Regulation of [alpha]2 adrenergic receptor expression and
signalling in pancreatic [beta] cells.
Hamamdzic, Damir, Emir Duzic, John D. Sherlock, and Stephen M. Lanier.
Department of Cell and Molecular Pharmacology and Experimental
Therapeutics, Medical University of South Carolina, Charleston,
SC
APStracts 2:0035E, 1995.
Activation of alpha2-adrenergic receptors ([alpha]2-AR) in pancreatic
[beta] cells inhibits insulin secretion in response to various
stimuli and acute or long term regulation of [alpha]2-AR receptor
-mediated effects may influence the tissue response to glucose
dishomeostasis. As an initial approach to this issue we determined
the effect of various metabolic and hormonal treatments on [alpha]2
-AR expression and coupling in the pancreatic [beta] cell lines, HIT
-T15 and RIN-5AH. Radioligand binding studies ([3H]-RX821002) and RNA
blot analysis indicates that both pancreatic [beta] cell lines
express the [alpha]2A/D-AR subtype (HIT-T15 - Bmax 113 +/- 28 and
RIN-5AH Bmax = 93 +/- 18 fmol/mg of cellular protein). Treatment of
HIT-T15 or RIN-5AH cells with glucocorticoids (dexamethasone,
hydrocortisone, or prednisolone 1 uM) increased [alpha]2-AR mRNA
level and receptor protein density 3 to 5-fold. The glucocorticoid
-induced increase in receptor density in HIT-T15 cells was associated
with 1) an increase in the amount of receptors coupled to G-protein
as determined by analysis of high affinity, Gpp(NH)p-sensitive
binding of [3H]-UK14304, a selective [alpha]2-AR agonist and 2) a
greater inhibition of forskolin-induced elevation of cellular cAMP
following receptor activation. Receptor density in HIT-T15 cells was
not altered by different growth conditions, insulin (1 uM), phorbol
12-myristate 13-acetate (1 uM) or the sex steroids testosterone and
progesterone (1 uM). These data indicate that glucocorticoids
upregulate [alpha]2-AR expression and signalling in pancreatic [beta]

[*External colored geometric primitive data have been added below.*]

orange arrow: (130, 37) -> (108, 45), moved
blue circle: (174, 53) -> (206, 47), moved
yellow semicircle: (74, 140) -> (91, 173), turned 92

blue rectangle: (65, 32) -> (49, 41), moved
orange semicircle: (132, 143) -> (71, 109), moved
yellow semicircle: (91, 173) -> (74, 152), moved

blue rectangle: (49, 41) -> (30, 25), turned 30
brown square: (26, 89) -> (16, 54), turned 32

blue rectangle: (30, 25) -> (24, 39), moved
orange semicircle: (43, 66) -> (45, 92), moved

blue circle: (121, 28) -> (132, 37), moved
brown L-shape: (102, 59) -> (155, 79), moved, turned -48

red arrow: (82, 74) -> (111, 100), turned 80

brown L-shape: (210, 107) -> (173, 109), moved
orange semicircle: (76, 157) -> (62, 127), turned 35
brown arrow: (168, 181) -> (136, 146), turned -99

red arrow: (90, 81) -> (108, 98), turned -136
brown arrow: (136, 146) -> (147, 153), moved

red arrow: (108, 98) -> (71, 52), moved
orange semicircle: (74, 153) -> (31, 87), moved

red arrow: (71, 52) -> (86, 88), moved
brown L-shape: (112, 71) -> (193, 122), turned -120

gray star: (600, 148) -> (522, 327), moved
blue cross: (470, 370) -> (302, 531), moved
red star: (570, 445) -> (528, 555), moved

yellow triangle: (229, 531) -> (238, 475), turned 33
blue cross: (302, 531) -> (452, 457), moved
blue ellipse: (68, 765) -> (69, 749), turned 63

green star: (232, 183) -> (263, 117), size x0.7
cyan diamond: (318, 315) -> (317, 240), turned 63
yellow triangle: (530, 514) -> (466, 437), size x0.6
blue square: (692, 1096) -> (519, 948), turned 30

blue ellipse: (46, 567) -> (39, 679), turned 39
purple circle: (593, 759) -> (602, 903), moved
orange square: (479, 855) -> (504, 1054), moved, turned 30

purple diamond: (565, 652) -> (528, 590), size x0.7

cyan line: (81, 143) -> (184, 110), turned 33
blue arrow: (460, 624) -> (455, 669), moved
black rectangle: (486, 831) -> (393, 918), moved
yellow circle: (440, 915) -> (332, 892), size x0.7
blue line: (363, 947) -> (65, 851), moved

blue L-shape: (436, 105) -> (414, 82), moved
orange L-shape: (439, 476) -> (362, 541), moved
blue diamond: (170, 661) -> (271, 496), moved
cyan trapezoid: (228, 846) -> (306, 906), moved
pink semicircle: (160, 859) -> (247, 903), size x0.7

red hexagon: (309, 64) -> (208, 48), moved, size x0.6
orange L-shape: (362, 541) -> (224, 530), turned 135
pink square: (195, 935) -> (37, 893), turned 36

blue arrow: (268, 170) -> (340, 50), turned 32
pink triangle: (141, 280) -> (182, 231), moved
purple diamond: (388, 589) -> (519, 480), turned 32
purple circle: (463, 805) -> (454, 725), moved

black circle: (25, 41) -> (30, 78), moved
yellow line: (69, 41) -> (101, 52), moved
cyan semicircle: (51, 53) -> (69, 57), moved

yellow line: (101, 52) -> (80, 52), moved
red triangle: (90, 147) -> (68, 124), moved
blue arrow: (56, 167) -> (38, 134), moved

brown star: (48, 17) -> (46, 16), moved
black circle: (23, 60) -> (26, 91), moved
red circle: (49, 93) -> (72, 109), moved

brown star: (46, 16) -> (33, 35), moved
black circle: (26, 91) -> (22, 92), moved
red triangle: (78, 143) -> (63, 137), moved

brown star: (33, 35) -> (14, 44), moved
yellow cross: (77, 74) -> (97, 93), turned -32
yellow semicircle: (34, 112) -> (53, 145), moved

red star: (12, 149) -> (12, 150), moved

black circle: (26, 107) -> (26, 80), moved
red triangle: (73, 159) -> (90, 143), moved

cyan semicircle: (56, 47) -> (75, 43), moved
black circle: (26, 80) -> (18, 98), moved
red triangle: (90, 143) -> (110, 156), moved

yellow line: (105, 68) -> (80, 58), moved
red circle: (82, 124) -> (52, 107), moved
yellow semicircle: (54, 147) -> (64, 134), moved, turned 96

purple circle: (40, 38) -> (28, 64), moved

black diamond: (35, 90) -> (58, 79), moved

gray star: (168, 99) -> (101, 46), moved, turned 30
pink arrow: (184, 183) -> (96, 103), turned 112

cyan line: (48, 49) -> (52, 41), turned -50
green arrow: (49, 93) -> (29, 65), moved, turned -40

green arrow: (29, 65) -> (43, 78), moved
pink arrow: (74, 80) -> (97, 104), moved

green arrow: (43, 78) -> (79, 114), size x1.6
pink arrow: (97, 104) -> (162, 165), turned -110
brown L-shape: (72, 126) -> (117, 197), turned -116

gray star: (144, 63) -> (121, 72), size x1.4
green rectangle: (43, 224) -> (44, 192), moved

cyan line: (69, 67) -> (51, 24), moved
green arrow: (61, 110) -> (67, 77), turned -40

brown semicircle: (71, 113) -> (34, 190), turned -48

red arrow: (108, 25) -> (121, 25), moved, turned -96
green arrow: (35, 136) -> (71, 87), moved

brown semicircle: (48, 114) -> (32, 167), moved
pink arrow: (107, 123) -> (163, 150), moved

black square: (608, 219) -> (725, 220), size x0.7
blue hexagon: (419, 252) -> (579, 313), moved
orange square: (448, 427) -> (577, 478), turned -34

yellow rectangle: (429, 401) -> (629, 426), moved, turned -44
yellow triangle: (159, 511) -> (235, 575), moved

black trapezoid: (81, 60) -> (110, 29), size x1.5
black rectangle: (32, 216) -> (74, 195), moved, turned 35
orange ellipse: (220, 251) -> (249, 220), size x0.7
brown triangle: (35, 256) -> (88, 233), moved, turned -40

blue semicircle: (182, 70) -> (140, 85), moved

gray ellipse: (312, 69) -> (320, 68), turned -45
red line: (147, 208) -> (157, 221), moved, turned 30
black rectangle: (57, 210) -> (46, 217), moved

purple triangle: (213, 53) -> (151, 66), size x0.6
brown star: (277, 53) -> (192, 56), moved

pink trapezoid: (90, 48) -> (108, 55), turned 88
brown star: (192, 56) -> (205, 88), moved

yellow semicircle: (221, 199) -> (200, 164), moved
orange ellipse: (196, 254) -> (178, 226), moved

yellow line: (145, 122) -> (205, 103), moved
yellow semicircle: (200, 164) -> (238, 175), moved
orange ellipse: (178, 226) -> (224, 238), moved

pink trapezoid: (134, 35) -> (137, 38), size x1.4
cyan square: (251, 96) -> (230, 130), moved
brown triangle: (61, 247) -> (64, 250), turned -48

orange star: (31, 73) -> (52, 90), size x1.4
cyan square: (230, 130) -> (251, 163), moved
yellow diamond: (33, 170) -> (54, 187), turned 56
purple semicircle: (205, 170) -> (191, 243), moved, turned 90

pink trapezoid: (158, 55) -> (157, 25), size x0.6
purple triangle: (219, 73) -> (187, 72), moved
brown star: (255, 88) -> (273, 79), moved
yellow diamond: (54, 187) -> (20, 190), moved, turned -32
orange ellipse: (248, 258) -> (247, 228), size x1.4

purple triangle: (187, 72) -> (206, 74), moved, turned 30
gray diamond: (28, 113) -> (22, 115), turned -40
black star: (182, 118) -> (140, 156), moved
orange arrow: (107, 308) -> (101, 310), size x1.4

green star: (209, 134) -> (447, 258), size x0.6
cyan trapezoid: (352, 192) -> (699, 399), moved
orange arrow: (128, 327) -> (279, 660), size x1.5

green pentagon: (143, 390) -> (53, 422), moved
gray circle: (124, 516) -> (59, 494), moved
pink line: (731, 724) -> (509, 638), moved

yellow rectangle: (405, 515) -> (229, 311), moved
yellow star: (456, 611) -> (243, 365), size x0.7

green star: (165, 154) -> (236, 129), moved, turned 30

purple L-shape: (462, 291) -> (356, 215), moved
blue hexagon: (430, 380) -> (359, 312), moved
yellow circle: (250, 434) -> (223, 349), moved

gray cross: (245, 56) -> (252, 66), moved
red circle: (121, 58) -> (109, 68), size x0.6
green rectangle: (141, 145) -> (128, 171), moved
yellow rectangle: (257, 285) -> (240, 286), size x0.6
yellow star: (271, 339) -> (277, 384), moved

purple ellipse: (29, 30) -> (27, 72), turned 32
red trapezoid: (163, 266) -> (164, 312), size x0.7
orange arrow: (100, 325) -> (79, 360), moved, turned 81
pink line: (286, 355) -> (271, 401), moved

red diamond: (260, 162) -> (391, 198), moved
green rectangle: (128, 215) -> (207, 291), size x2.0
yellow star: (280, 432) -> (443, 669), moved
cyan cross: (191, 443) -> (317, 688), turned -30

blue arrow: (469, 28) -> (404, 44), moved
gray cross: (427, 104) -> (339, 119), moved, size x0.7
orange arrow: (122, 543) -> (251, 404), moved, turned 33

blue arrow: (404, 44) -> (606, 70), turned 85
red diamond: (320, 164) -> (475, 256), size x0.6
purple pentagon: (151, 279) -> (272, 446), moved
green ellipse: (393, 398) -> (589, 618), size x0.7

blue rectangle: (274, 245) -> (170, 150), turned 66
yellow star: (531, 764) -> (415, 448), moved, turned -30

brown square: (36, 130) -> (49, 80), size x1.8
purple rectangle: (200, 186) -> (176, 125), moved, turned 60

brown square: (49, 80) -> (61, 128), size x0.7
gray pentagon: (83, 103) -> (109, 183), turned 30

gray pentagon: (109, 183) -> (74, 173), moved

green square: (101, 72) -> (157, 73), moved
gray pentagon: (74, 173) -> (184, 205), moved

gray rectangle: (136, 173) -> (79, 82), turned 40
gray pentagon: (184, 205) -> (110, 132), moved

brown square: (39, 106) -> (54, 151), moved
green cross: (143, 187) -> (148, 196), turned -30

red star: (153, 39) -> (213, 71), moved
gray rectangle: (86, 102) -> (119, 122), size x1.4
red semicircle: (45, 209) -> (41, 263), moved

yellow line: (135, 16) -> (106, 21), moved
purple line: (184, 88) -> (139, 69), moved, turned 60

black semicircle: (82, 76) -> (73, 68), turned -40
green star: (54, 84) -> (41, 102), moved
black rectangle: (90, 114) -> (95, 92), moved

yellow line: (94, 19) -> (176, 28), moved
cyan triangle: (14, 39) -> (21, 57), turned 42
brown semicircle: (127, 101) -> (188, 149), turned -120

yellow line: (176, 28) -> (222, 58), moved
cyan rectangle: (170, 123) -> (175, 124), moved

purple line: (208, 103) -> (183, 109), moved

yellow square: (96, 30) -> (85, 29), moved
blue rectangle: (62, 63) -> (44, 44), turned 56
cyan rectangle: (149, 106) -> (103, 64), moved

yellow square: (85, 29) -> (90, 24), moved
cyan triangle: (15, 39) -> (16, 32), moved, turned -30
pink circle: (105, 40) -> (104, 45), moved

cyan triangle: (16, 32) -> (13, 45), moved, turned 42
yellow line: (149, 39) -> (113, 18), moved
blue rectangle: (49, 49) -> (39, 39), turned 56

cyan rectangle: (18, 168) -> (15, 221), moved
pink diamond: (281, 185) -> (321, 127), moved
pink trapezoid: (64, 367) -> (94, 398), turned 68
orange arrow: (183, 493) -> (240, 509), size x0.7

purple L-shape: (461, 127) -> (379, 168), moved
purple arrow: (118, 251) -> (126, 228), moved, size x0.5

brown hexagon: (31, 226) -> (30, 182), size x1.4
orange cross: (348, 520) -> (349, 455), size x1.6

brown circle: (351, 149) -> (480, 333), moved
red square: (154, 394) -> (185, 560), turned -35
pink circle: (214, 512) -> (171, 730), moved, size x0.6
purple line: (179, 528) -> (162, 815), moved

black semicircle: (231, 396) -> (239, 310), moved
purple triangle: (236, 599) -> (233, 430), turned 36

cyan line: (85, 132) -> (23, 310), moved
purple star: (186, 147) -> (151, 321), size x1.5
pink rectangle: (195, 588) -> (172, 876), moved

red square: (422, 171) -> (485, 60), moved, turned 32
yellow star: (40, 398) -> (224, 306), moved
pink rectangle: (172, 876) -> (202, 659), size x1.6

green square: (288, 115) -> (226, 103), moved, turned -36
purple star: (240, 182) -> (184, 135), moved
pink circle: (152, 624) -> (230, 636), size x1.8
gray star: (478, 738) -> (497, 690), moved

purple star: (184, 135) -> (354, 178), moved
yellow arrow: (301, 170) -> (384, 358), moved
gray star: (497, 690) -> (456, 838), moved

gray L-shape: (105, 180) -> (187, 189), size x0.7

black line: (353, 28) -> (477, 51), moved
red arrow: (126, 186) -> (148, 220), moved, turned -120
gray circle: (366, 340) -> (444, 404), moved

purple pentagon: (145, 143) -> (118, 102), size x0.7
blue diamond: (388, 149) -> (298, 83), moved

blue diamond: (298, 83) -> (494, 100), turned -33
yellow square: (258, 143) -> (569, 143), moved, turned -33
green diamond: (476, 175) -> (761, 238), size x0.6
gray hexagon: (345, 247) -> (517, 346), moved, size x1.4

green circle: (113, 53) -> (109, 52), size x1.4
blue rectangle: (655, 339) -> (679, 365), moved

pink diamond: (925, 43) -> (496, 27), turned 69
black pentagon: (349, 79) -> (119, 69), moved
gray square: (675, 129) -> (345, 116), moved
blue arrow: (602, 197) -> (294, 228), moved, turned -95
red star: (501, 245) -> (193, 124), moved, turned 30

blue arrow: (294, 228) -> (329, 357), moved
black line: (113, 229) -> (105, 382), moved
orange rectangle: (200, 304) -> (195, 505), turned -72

cells. Such regulation may operate in a cell-specific manner allowing
discrete modulation of tissue responses to glucose dishomeostasis.
Received 17 November 1994; accepted in final form 17 February
1995.
APS Manuscript Number E476-4.
Article publication pending Am. J. Physiol. (Endocrinol. Metab.).
ISSN 1080-4757 Copyright 1995 The American Physiological Society.
Published in APStracts on 1 March 1995.